The juxtaposition of the growing opposition to the war, the President’s falling approval ratings, persistent high gasoline prices and public concerns about inflation gave four Republicans the oxygen to cast a stunning rebuke to Mr. Trump and to give possible new shape to November’s midterm congressional elections. The final vote was 215 to 208.
Yet perhaps of more global consequence is that this sharp expression of disapproval of an American president came while Mr. Trump’s negotiators are engaged in critical talks with a wartime foe, potentially endangering the American position in those discussions.
There was no diminution in American, or more precisely Allied, resolve in the Second World War, one reason why Germany surrendered with little geopolitical capital to shape the postwar world. But American resolve in Vietnam three decades later was substantially eroded, significantly by demonstrations in the country’s streets but, perhaps as critically, or even more importantly, in the collapse of congressional approval for continuing the conflict.
There are few demonstrations in American streets this spring, but the combination of declining support for the war and a decline in congressional support stands as a threat to Mr. Trump as he seeks to preserve a Republican majority on Capitol Hill even as he seeks to assure a peace with Iran.
Adding to Mr. Trump’s challenge: satisfying as least some of the myriad goals he has set forth since the conflict began in late February. The multiplicity of those goals makes the satisfying of all of them, or at least a respectable fraction of them, more difficult.
The practical implications of the House vote are murky. The Senate hasn’t approved a similar matter. Presidents often have defied Congress before, and there are ways, even under the War Powers Act, that Mr. Trump could continue military engagement.
Even so, according to Frank Zagare, a University of Buffalo specialist on foreign policy, “This puts the Trump administration in a very tricky position.” He added that if the Senate went along, “Unless they can come up with something creative, it suggests to me that the U.S. eventually may have to withdraw the blockade of the Strait of Hormuz.”

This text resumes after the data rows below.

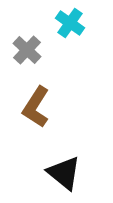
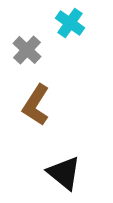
brown L-shape: moved 2 px up
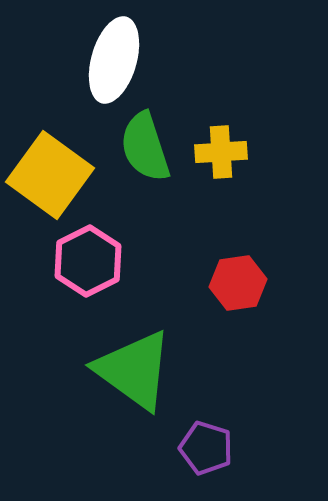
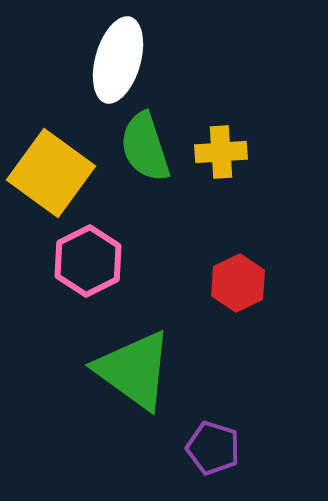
white ellipse: moved 4 px right
yellow square: moved 1 px right, 2 px up
red hexagon: rotated 18 degrees counterclockwise
purple pentagon: moved 7 px right
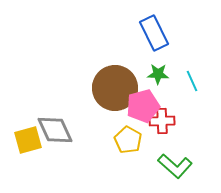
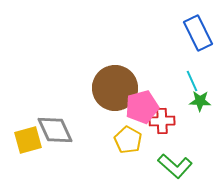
blue rectangle: moved 44 px right
green star: moved 42 px right, 27 px down
pink pentagon: moved 1 px left, 1 px down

This Capitol Hill defeat for the President – it can be cast in no gentler terms – came after he barely escaped suffering a similar embarrassment two weeks ago, when House leaders put off a vote on a measure to curb Mr. Trump’s latitude in the Iran conflict. House Speaker Mike Johnson, who controls the traffic onto the floor of the chamber, pulled the measure out of worries about Republican defections.
Since then, Mr. Trump’s position with lawmakers has diminished measurably. Though MAGA-oriented Republicans whom he has endorsed generally have been victorious in this spring’s primary elections, that has not always been the case; just this week his choice for the Republican finalist in the race for the governor’s mansion on Des Moines’ Terrace Hill in Iowa, three-term Representative Randy Feenstra, was defeated.
But even his victorious choices, especially challenges to Senators John Cornyn of Texas and Bill Cassidy of Louisiana, have aggravated Republicans in Congress. The President’s interference in the primaries has liberated the lawmakers who have been defeated to vote against the President without fear of future retribution. It has also angered some of their colleagues, potentially freeing them to break with Mr. Trump. Some MAGA members of Congress, many of them opposed to the very kind of military action that Mr. Trump has engaged in this year in the Caribbean and the Middle East, already were nursing feelings of alienation.
This comes as a New York Times/Siena University poll showed that 64 per cent of Americans believed the decision to say yes to war in Iran was a mistake. Slightly more than a fifth of Republicans said they felt that way.
Besides the multiplicity of goals the Americans have – first regime change, then the opening of the Strait of Hormuz, followed by an end to Iranian support for surrogates in the region, and always an end to the country’s drive for a nuclear weapon – Mr. Trump also faces the determination of Iran’s leadership to win a symbolic if not a real victory over the most powerful military force in the world.
While the United States has been more successful in the conventional sphere of bombing and missile attacks, Iran has been successful in artfully using its position along the Strait, passageway of a fifth of the globe’s oil, as a weapon. By doing so, it focused the U.S. negotiators onto an issue – free passage of the seas, a bedrock American principle since the Barbary and Napoleonic wars of the early 19th century – that wasn’t present at the start of the conflict. The result temporarily pushed the nuclear issue from the centre of the war aims.
“There’s always the possibility that Trump may not pay much attention to this,” said Paul M. Collins, a political scientist at the University of Massachusetts, Amherst. “He’s been defying the norms of American politics since he became president.”